I feel like Mrs. Peters and Mrs. Hale hid the evidence to protect Mrs. Wright because they felt "It never seemed a very cheerful place" (920). Also Mrs. Hale mentions how happy Mrs. Wright was before her marriage which led me to believe she was abused throughout the marriage by her husband and killed him as a result. With regarding the bird, I feel like she used the bird to practice on before she carried out the act on her husband.
Thursday, February 9, 2012
Elsa Wertman
The poem by Edgar Lee Masters tells the story of a German woman named Elsa Wertman, who has blond hair and blue eyes, and is working for a politician named Thomas Greene and his wife Frances Greene. When Thomas' wife is away, he seduces Elsa into sleeping with him. Although it describes that "neither of us seemed to know what happened" (878), Elsa says when Thomas came onto her "I turned my head". After reading this, I'm convinced Elsa was raped and had no desire to be with Thomas Greene. However, when Elsa's "secret began to grow" meaning she is pregnant, Mrs. Greene finds out about the affair and tells Elsa that she will take the baby and raise the child as her own, since Elsa is not married and can't support the baby. Mrs. Greene's behavior strikes me as very strange because I expected her to be angry, upset or even shocked, but she presents herself as very calm and understanding. Reading the lines "so she hid in the house and sent out rumors, as if it were going to happen to her", I'm not sure whether her intention is to cover up the affair from the public or if it was a planned event between Mr. and Mrs. Greene so they could have a child to pass on their name. At the end after Elsa has married another man and years have passed, Elsa sees her child again at a political rally and acknowledges Hamilton Greene as her own son, not with pride but with verification.

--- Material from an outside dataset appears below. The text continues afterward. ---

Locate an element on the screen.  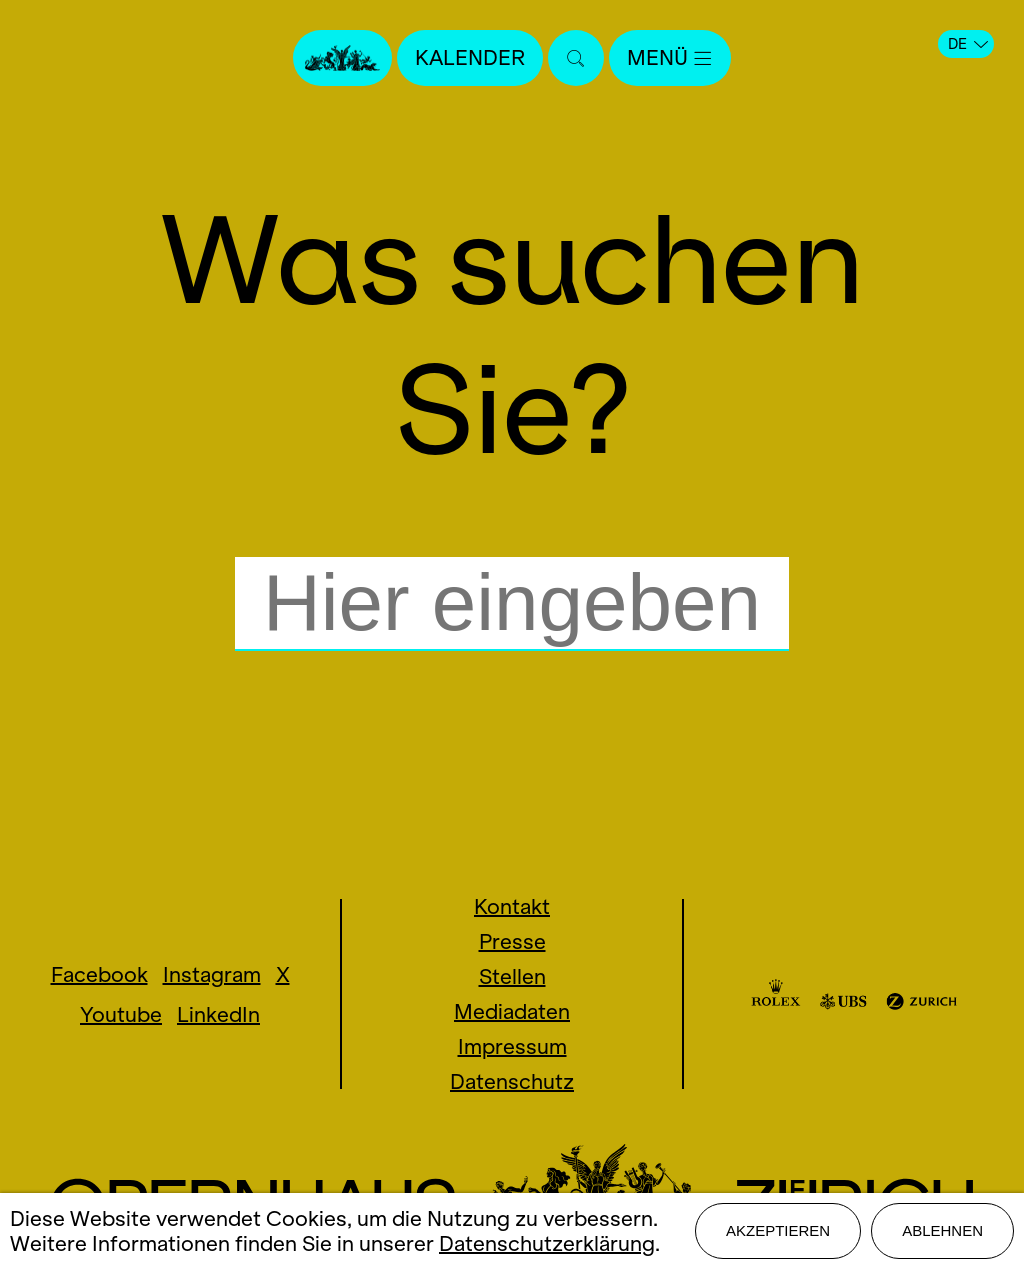 Kalender is located at coordinates (470, 57).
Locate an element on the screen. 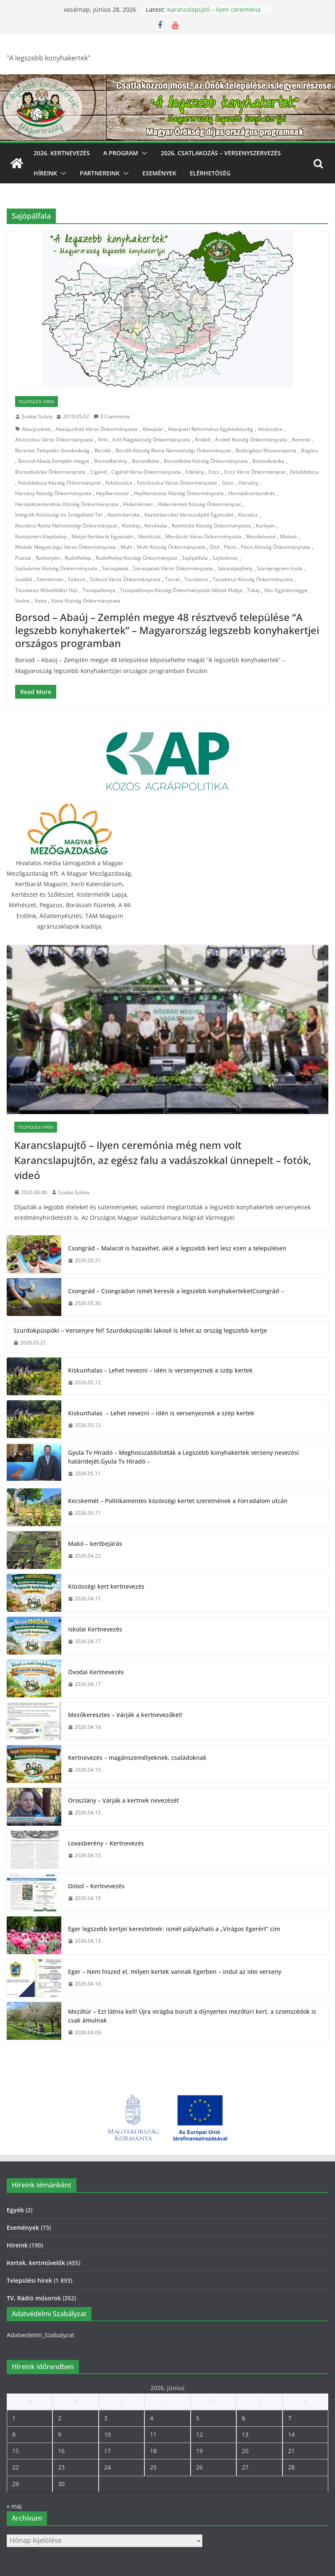 Image resolution: width=335 pixels, height=2576 pixels. Mezőcsát Város Önkormányzata is located at coordinates (203, 536).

Wednesday, February 1, 2012
Roman Fever and The Open Boat
In the short story “Roman Fever,” which I had read previously, I always found Mrs. Slade to be a horrible, stuck up upper class woman. Horrible in the sense that she become so blinded by jealousy from Mrs. Ansley, someone she had known since childhood, and her relationship with Mr. Slade that she hurt her. The fact that she tried to give Ansley Roman Fever through a fake letter, just to illuminate the competition is awful and tells me that women back then had nothing better to do then hurt each other over a man. “It’s odd you never thought of it, if you wrote the letter.” “Yes. I was blind with rage.” (P. 786). I was glad at the end when Mrs. Ansley revealed to Mrs. Slade that she had a child with Mr. Slade, a daughter named Barbara.
I found the “The Open Boat” to be quite interesting because by not often using their names, and referring to them as their professions instead, I feel like Crane expands the background of the story. It’s like Crane almost wants his audience to identify with the four men. Their obscure naming interprets them as more anonymous and therefore relatable and generalized.
Though the characters angered me at times because I feel they didn't really communicate or work together with each other, and stretch a theme that is misconception. The men do not communicate with each other that extensively, but they do have various misconceptions. For example, the cook and the correspondent have differing notions of the location of the nearest station that could launch a rescue mission; both are incorrect. “None of those other boats could have got ashore to give word of this wreck,” said the oiler, in a low voice, “else the life-boat would be out hunting us.” Also I think it wasn't fair that the oiler and the correspondent where the only ones rowing when everyone could have taken a turn so the two weren't completely exhausted and the oiler could have survived.